▶ TASK BRIEF
The whole listing is to be written out again exactly; the pictures are not.
(TASK INPUTS)
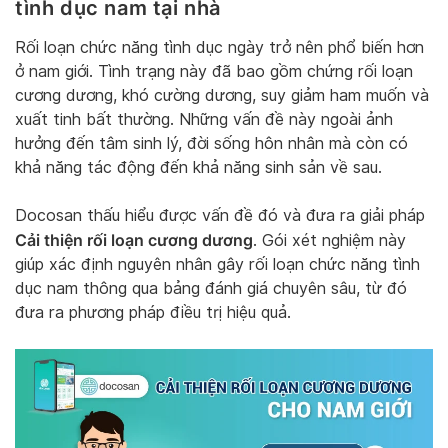
tình dục nam tại nhà
Rối loạn chức năng tình dục ngày trở nên phổ biến hơn
ở nam giới. Tình trạng này đã bao gồm chứng rối loạn
cương dương, khó cường dương, suy giảm ham muốn và
xuất tinh bất thường. Những vấn đề này ngoài ảnh
hưởng đến tâm sinh lý, đời sống hôn nhân mà còn có
khả năng tác động đến khả năng sinh sản về sau.
Docosan thấu hiểu được vấn đề đó và đưa ra giải pháp
Cải thiện rối loạn cương dương
. Gói xét nghiệm này
giúp xác định nguyên nhân gây rối loạn chức năng tình
dục nam thông qua bảng đánh giá chuyên sâu, từ đó
đưa ra phương pháp điều trị hiệu quả.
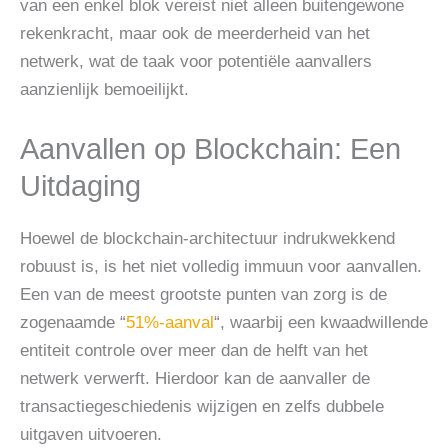
van een enkel blok vereist niet alleen buitengewone
rekenkracht, maar ook de meerderheid van het
netwerk, wat de taak voor potentiële aanvallers
aanzienlijk bemoeilijkt.
Aanvallen op Blockchain: Een
Uitdaging
Hoewel de blockchain-architectuur indrukwekkend
robuust is, is het niet volledig immuun voor aanvallen.
Een van de meest grootste punten van zorg is de
zogenaamde “
51%-aanval
“, waarbij een kwaadwillende
entiteit controle over meer dan de helft van het
netwerk verwerft. Hierdoor kan de aanvaller de
transactiegeschiedenis wijzigen en zelfs dubbele
uitgaven uitvoeren.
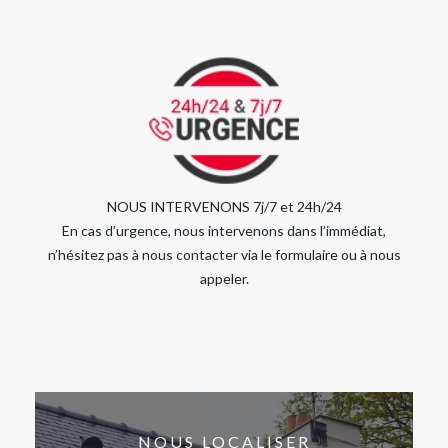
NOUS INTERVENONS 7j/7 et 24h/24
En cas d’urgence, nous intervenons dans l’immédiat,
n’hésitez pas à nous contacter via le formulaire ou à nous
appeler.
NOUS LOCALISER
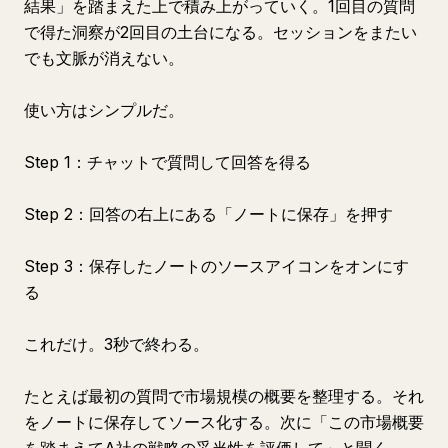
結果」を踏まえた上で積み上がっていく。1回目の質問
で得た洞察が2回目の土台になる。セッションをまたい
でも文脈が消えない。
使い方はシンプルだ。
Step 1：チャットで質問して回答を得る
Step 2：回答の右上にある「ノートに保存」を押す
Step 3：保存したノートのソースアイコンをオンにす
る
これだけ。3秒で終わる。
たとえば最初の質問で市場規模の概要を整理する。それ
をノートに保存してソース化する。次に「この市場概要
(End TASK INPUTS)
▶ FINISHED TASK
tình dục nam tại nhà
Rối loạn chức năng tình dục ngày trở nên phổ biến hơn
ở nam giới. Tình trạng này đã bao gồm chứng rối loạn
cương dương, khó cường dương, suy giảm ham muốn và
xuất tinh bất thường. Những vấn đề này ngoài ảnh
hưởng đến tâm sinh lý, đời sống hôn nhân mà còn có
khả năng tác động đến khả năng sinh sản về sau.
Docosan thấu hiểu được vấn đề đó và đưa ra giải pháp
Cải thiện rối loạn cương dương
. Gói xét nghiệm này
giúp xác định nguyên nhân gây rối loạn chức năng tình
dục nam thông qua bảng đánh giá chuyên sâu, từ đó
đưa ra phương pháp điều trị hiệu quả.
van een enkel blok vereist niet alleen buitengewone
rekenkracht, maar ook de meerderheid van het
netwerk, wat de taak voor potentiële aanvallers
aanzienlijk bemoeilijkt.
Aanvallen op Blockchain: Een
Uitdaging
Hoewel de blockchain-architectuur indrukwekkend
robuust is, is het niet volledig immuun voor aanvallen.
Een van de meest grootste punten van zorg is de
zogenaamde “
51%-aanval
“, waarbij een kwaadwillende
entiteit controle over meer dan de helft van het
netwerk verwerft. Hierdoor kan de aanvaller de
transactiegeschiedenis wijzigen en zelfs dubbele
uitgaven uitvoeren.
NOUS INTERVENONS 7j/7 et 24h/24
En cas d’urgence, nous intervenons dans l’immédiat,
n’hésitez pas à nous contacter via le formulaire ou à nous
appeler.
NOUS LOCALISER
結果」を踏まえた上で積み上がっていく。1回目の質問
で得た洞察が2回目の土台になる。セッションをまたい
でも文脈が消えない。
使い方はシンプルだ。
Step 1：チャットで質問して回答を得る
Step 2：回答の右上にある「ノートに保存」を押す
Step 3：保存したノートのソースアイコンをオンにす
る
これだけ。3秒で終わる。
たとえば最初の質問で市場規模の概要を整理する。それ
をノートに保存してソース化する。次に「この市場概要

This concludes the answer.